> [ASSIGNMENT]: A faithful copy of each record is required, minus the images.

[PROVIDED ENTRIES — start]

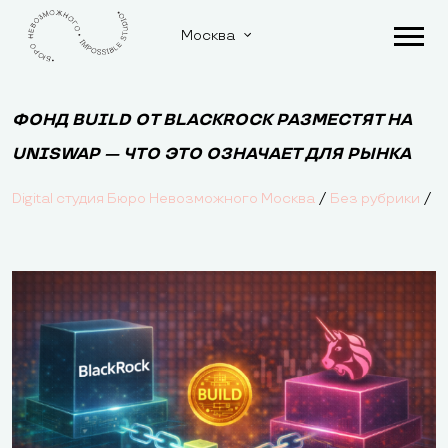
Москва
ФОНД BUILD ОТ BLACKROCK РАЗМЕСТЯТ НА
UNISWAP — ЧТО ЭТО ОЗНАЧАЕТ ДЛЯ РЫНКА
/
/
Digital студия Бюро Невозможного Москва
Без рубрики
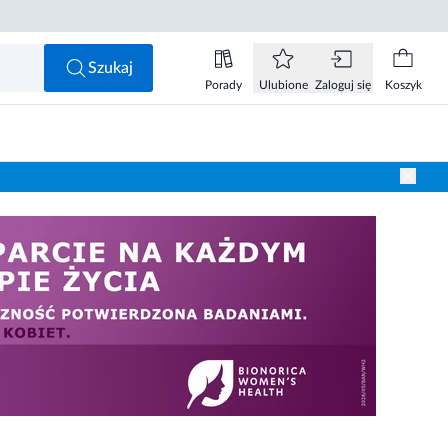
Szukaj
Porady
Ulubione
Zaloguj się
Koszyk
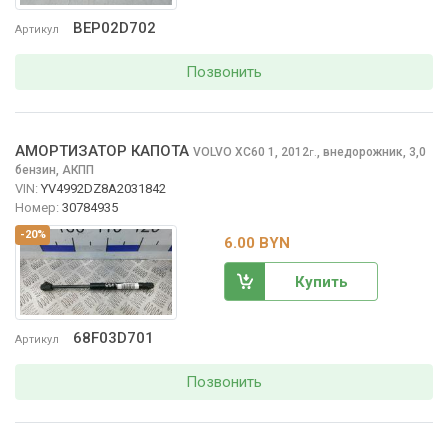
BEP02D702
Артикул
Позвонить
АМОРТИЗАТОР КАПОТА
VOLVO XC60
1, 2012
,
внедорожник, 3,0
г.
бензин, АКПП
VIN:
YV4992DZ8A2031842
Номер:
30784935
-20%
6.00 BYN
Купить
68F03D701
Артикул
Позвонить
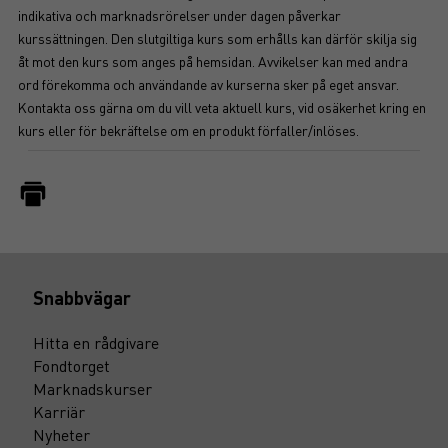
indikativa och marknadsrörelser under dagen påverkar
kurssättningen. Den slutgiltiga kurs som erhålls kan därför skilja sig
åt mot den kurs som anges på hemsidan. Avvikelser kan med andra
ord förekomma och användande av kurserna sker på eget ansvar.
Kontakta oss gärna om du vill veta aktuell kurs, vid osäkerhet kring en
kurs eller för bekräftelse om en produkt förfaller/inlöses.
Snabbvägar
Hitta en rådgivare
Fondtorget
Marknadskurser
Karriär
Nyheter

[PROVIDED ENTRIES — finish]

> [ANSWER]:
Москва
ФОНД BUILD ОТ BLACKROCK РАЗМЕСТЯТ НА
UNISWAP — ЧТО ЭТО ОЗНАЧАЕТ ДЛЯ РЫНКА
/
/
Digital студия Бюро Невозможного Москва
Без рубрики
Szukaj
Porady
Ulubione
Zaloguj się
Koszyk
BEP02D702
Артикул
Позвонить
АМОРТИЗАТОР КАПОТА
VOLVO XC60
1, 2012
,
внедорожник, 3,0
г.
бензин, АКПП
VIN:
YV4992DZ8A2031842
Номер:
30784935
-20%
6.00 BYN
Купить
68F03D701
Артикул
Позвонить
indikativa och marknadsrörelser under dagen påverkar
kurssättningen. Den slutgiltiga kurs som erhålls kan därför skilja sig
åt mot den kurs som anges på hemsidan. Avvikelser kan med andra
ord förekomma och användande av kurserna sker på eget ansvar.
Kontakta oss gärna om du vill veta aktuell kurs, vid osäkerhet kring en
kurs eller för bekräftelse om en produkt förfaller/inlöses.
Snabbvägar
Hitta en rådgivare
Fondtorget
Marknadskurser
Karriär
Nyheter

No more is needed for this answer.